What are the barriers to Angel Investing?

by Chloe Vernon-Shore, Partner at UK law firm Michelmores

As investors err on the side of caution amid economic concerns, data suggests that appetite for business investment remains high, particularly among millennial investors.

However, research published by Michelmores LLP showed a stark disparity between the number of respondents that would consider angel investing (60% rising to 82% amongst millennials) and the number that are already angel investors (2%).

An angel investor is someone who invests their own money in a small emerging business in exchange for a minority stake in the business. Angel investors tend to be entrepreneurs themselves, or people with extensive experience of the business world. Angel investment is, however, about more than just money and angels frequently offer mentoring and support and businesses that receive investment from an angel will also generally benefit from the investors’ time, skills, contacts and business knowledge.

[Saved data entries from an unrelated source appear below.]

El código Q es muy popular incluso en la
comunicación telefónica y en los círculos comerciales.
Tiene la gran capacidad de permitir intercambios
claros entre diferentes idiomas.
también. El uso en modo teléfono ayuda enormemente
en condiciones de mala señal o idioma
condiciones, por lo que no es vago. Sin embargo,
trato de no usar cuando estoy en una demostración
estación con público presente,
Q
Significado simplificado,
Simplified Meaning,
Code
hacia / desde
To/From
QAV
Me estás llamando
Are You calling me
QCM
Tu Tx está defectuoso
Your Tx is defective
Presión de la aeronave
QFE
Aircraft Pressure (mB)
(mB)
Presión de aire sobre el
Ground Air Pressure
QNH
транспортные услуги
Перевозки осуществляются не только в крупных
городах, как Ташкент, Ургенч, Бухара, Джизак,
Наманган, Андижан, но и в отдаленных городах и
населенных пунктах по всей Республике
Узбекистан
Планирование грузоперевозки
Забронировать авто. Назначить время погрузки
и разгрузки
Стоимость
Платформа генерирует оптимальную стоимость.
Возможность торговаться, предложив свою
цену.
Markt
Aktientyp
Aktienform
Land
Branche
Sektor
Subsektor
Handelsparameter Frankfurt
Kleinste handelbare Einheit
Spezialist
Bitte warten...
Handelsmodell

So what are the barriers that prevent individuals from making the step from simply considering angel investment to actually becoming an angel investor?


Angel investment is made at an early / emerging stage of a business. As a result, the likely success of the business is unknown. If a business is a success, an angel investor can realise high returns on their investment (10, 20, 50, sometimes 100 times on the original investment) but there is also a significant risk of the business failing.

As a result, angel investing is regulated by the FCA and an angel investor, to undertake any investment, has to be able to certify that they are a High Net Worth or a Sophisticated Investor, as defined by the FCA in accordance with the Financial Services and Markets Act 2000. By certifying as a High Net Worth or a Sophisticated Investor, an individual effectively confirms an understanding of the risk attached to angel investing.

This is, of course, important, but it does create a barrier preventing those people that cannot demonstrate a particular level of affluence or sophisticated business acumen from investing as an angel.

Lack of awareness

The research published by Michelmores identified several respondents that did not know about angel investment. As referred to above, the returns for an angel can be incredibly attractive so why aren’t more people talking about angel investment and advertising its potential? The answer is probably addressed in the previous paragraph; the risk profile attached to an early-stage business means that angel investment isn’t an opportunity that financial advisers will advertise to their clients in the same way that they might less risky investments. And you don’t know what you don’t know.


The terminology associated with angel investment may be a barrier in itself. The angel investment community talks about “high-net worth individuals”, and this arguably creates an impression that angel investors need large sums of disposable cash, and that large ticket sizes are needed for each individual angel investment. This is inaccurate.

Angel investors do not have a blanket minimum investment size. Each deal will be for discussion and agreement between the founder and the potential angel involved. We have known individuals invest as little as £3,000. When you consider that this can realise a good return in a relatively short period of time, this is an incredibly attractive proposition to the investor. It may also be the last sum the founder needs to crystallise other investments.

Breaking down barriers

The barriers that we have considered are not by any means exhaustive. Regulation and risk are inter-connected and feed into a lack of awareness and knowledge about angel investment.  This is turn perpetuates the exclusivity of angel investment, which is further exasperated by the language used. All these hurdles operate to prevent individuals from taking the step from simply considering angel investment to actually making their first investment.

Like anything, raising awareness is key to growing this asset class and making it more accessible to individual investors and potential investors and to start-up and scale-up businesses. The data suggests that businesses seeking investment should target their efforts at affluent millennials, who are most likely to have a longer-term outlook and the appetite to become an angel investor.